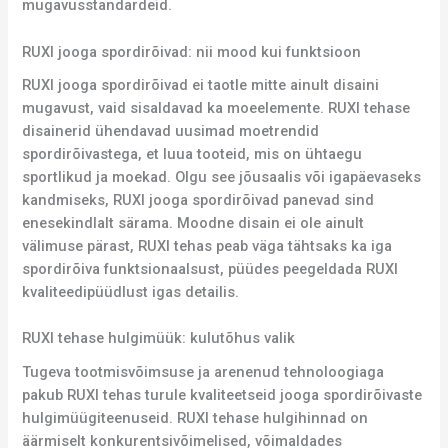
mugavusstandardeid.
RUXI jooga spordirõivad: nii mood kui funktsioon
RUXI jooga spordirõivad ei taotle mitte ainult disaini
mugavust, vaid sisaldavad ka moeelemente. RUXI tehase
disainerid ühendavad uusimad moetrendid
spordirõivastega, et luua tooteid, mis on ühtaegu
sportlikud ja moekad. Olgu see jõusaalis või igapäevaseks
kandmiseks, RUXI jooga spordirõivad panevad sind
enesekindlalt särama. Moodne disain ei ole ainult
välimuse pärast, RUXI tehas peab väga tähtsaks ka iga
spordirõiva funktsionaalsust, püüdes peegeldada RUXI
kvaliteedipüüdlust igas detailis.
RUXI tehase hulgimüük: kulutõhus valik
Tugeva tootmisvõimsuse ja arenenud tehnoloogiaga
pakub RUXI tehas turule kvaliteetseid jooga spordirõivaste
hulgimüügiteenuseid. RUXI tehase hulgihinnad on
äärmiselt konkurentsivõimelised, võimaldades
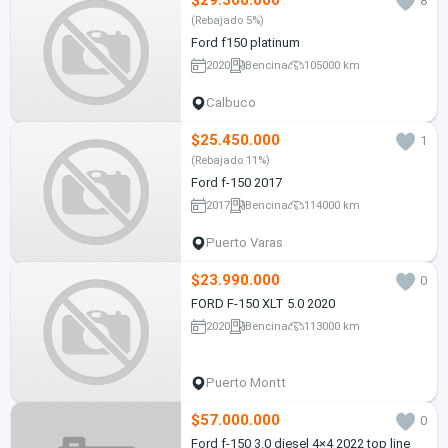
$29.500.000
8
(Rebajado 5%)
Ford f150 platinum
2020
Bencina
105000 km
Calbuco
$25.450.000
1
(Rebajado 11%)
Ford f-150 2017
2017
Bencina
114000 km
Puerto Varas
$23.990.000
0
FORD F-150 XLT 5.0 2020
2020
Bencina
113000 km
Puerto Montt
$57.000.000
0
Ford f-150 3.0 diesel 4×4 2022 top line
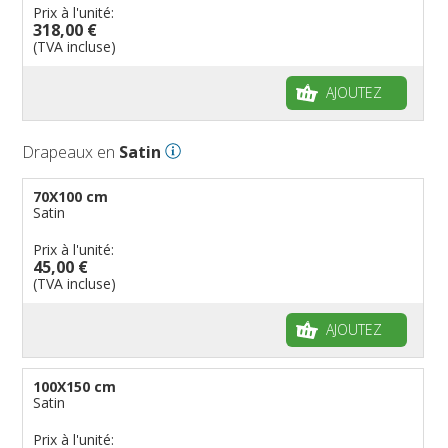
Prix à l'unité:
318,00 €
(TVA incluse)
AJOUTEZ
Drapeaux en
Satin
70X100 cm
Satin
Prix à l'unité:
45,00 €
(TVA incluse)
AJOUTEZ
100X150 cm
Satin
Prix à l'unité:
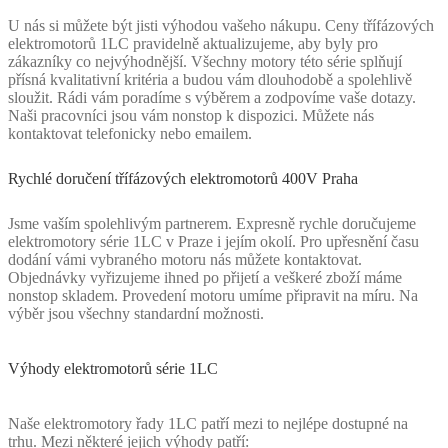
U nás si můžete být jisti výhodou vašeho nákupu. Ceny třífázových
elektromotorů 1LC pravidelně aktualizujeme, aby byly pro
zákazníky co nejvýhodnější. Všechny motory této série splňují
přísná kvalitativní kritéria a budou vám dlouhodobě a spolehlivě
sloužit. Rádi vám poradíme s výběrem a zodpovíme vaše dotazy.
Naši pracovníci jsou vám nonstop k dispozici. Můžete nás
kontaktovat telefonicky nebo emailem.
Rychlé doručení třífázových elektromotorů 400V Praha
Jsme vaším spolehlivým partnerem. Expresně rychle doručujeme
elektromotory série 1LC v Praze i jejím okolí. Pro upřesnění času
dodání vámi vybraného motoru nás můžete kontaktovat.
Objednávky vyřizujeme ihned po přijetí a veškeré zboží máme
nonstop skladem. Provedení motoru umíme připravit na míru. Na
výběr jsou všechny standardní možnosti.
Výhody elektromotorů série 1LC
Naše elektromotory řady 1LC patří mezi to nejlépe dostupné na
trhu. Mezi některé jejich výhody patří:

Activity ▸ Your answer should be the lines of the records that include the word "motoru".

Result of this task ▸
dodání vámi vybraného motoru nás můžete kontaktovat.
nonstop skladem. Provedení motoru umíme připravit na míru. Na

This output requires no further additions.